Ryan McPartlin is real-life Captain Awesome

Wed, Jan 20
10:31
AM ET

Everyone knows that one guy who seems perfect. He's smart, great-looking, talented, hard-working, brave, trustworthy, loyal and kind.

He drives you crazy, right?

Ryan McPartlin
Denise Truscello/WireImage.comRyan McPartlin plays Captain Awesome on NBC's "Chuck." It's not hard to see why.

For "Chuck," NBC's nerd-turned-super-spy, that guy is brother-in-law Devon "Captain Awesome" Woodcomb. Played by Chicago native Ryan McPartlin, "Awesome" is a sky-diving, rock-climbing, former UCLA quarterback and current cardiologist with the cheekbones of a male model and the physique of a Greek god.

McPartlin, 34, doesn't try to deny (much) that he brings a lot of his own awesomeness to the role. He did play high school football (tight end, not quarterback) before walking on at Illinois, where he "spent the first two years as a tackling dummy for Simeon Rice."

Then, as a junior poised to move up the depth chart, he suffered shoulder and back injuries that ended his career.
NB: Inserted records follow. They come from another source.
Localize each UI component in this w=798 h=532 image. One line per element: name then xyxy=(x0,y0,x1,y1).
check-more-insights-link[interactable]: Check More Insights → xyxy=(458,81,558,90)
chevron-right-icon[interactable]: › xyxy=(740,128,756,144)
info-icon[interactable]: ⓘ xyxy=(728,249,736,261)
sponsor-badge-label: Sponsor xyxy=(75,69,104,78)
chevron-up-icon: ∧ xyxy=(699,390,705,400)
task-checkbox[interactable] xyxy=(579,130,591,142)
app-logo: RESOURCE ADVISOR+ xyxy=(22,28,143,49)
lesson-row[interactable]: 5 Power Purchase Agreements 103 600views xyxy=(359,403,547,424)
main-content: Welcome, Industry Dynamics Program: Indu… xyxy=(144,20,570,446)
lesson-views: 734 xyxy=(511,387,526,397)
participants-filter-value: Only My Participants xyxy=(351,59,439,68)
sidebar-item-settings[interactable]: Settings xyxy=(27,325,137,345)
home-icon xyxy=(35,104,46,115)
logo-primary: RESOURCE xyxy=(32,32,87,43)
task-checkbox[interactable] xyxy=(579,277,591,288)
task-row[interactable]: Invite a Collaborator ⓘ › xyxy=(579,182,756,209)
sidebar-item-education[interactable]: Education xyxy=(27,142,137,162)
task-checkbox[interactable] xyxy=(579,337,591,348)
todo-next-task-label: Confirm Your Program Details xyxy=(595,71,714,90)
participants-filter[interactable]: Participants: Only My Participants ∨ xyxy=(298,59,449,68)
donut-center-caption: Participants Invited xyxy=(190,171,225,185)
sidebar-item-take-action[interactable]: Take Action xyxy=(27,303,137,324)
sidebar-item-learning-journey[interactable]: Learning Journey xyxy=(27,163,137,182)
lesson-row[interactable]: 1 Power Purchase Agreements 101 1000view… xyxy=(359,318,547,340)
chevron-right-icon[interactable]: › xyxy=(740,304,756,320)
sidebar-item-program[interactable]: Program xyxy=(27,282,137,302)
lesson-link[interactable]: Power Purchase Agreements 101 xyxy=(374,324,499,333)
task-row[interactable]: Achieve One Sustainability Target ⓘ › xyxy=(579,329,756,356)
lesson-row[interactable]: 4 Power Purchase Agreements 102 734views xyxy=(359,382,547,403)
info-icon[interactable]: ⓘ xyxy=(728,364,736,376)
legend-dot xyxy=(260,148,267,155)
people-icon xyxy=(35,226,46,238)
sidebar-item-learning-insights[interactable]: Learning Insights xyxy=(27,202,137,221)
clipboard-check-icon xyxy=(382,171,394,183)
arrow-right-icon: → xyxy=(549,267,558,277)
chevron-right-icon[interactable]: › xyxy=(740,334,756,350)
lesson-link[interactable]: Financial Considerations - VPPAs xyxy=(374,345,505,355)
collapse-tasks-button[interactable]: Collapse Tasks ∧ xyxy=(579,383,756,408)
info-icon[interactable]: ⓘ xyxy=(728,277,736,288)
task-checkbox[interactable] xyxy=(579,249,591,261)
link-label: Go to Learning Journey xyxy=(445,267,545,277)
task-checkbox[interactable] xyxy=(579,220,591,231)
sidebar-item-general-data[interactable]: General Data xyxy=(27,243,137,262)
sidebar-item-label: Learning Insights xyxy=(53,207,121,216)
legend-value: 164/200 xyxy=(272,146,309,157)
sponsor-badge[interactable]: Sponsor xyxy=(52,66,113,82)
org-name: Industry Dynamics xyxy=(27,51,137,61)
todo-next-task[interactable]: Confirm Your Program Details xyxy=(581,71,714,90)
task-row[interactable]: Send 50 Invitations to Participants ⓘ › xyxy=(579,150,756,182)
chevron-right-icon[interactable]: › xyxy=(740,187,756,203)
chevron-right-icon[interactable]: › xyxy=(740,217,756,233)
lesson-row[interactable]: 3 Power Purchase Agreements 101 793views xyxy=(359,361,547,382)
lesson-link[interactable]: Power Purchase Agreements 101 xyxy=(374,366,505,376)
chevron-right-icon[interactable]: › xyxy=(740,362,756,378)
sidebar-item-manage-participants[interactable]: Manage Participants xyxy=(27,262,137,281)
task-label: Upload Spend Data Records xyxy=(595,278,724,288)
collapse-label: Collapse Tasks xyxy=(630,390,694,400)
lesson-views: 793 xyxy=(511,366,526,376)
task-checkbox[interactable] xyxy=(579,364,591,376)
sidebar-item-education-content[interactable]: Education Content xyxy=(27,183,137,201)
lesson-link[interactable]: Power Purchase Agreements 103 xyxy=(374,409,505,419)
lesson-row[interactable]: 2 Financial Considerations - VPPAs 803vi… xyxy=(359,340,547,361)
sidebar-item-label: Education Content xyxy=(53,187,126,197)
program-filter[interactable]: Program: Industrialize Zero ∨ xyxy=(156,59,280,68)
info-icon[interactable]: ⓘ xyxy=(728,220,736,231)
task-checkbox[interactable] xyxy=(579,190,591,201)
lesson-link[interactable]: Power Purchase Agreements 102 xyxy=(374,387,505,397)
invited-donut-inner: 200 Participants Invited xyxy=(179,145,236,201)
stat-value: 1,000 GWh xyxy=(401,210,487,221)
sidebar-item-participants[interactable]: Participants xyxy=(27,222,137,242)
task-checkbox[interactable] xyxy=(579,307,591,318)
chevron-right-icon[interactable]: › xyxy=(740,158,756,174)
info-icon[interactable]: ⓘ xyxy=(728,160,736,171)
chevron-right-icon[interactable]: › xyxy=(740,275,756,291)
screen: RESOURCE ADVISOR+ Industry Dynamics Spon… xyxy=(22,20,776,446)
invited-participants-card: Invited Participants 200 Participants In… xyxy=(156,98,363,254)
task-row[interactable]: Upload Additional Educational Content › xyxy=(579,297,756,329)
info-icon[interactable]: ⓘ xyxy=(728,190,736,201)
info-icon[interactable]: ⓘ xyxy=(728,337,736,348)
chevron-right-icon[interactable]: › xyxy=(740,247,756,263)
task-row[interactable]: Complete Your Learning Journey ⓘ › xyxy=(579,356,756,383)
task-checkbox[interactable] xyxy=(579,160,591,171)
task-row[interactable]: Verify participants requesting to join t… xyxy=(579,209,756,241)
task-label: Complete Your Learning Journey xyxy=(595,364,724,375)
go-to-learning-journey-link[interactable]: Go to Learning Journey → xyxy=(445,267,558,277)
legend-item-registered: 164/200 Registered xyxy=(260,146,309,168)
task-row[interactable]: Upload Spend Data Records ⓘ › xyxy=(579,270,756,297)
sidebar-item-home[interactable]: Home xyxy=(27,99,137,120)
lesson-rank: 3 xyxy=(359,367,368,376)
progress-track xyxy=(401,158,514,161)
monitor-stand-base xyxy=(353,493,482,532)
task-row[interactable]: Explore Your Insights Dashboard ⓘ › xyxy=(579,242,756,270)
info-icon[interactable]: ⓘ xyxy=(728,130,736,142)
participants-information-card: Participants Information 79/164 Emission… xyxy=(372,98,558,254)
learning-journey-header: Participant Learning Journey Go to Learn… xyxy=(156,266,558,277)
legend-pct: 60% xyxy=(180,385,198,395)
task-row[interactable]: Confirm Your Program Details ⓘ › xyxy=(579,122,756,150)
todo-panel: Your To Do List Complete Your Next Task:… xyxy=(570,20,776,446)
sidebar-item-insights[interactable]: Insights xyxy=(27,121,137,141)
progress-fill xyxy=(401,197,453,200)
Lost without athletics, Ryan went to Australia to figure out his life.

One year later, undoubtedly encouraged by that whole "ridiculously handsome" thing, he moved to L.A. to study acting. After a short-lived role on the soap opera "Passions," he spent roughly 10 years doing one-shot TV gigs on shows like "The Nanny," "According to Jim," and "CSI: NY."

Then came the Chuck audition.

Most of the actors who tried out played Captain Awesome too arrogantly, McPartlin said.

He wanted to bring something fresh to the part. Truly awesome guys don't put others down. They build them up. They lead.

"[Captain Awesome] is that guy who has everything going for him, and wants to take everyone else along for the ride," he said.

McPartlin's "Awesome" is a bro, a cheerleader and the ultimate wingman. He doesn't bully nerds. He roots for them.

With a growing role on a hit show -- and rumors that he may play Captain America on the big screen -- McPartlin is glad to have found success late in life. Late, at least, by Hollywood standards.

Hollywood can crush you with success as well as failure, he said. "If all this happened 10 years ago. I don't know how I would have handled it."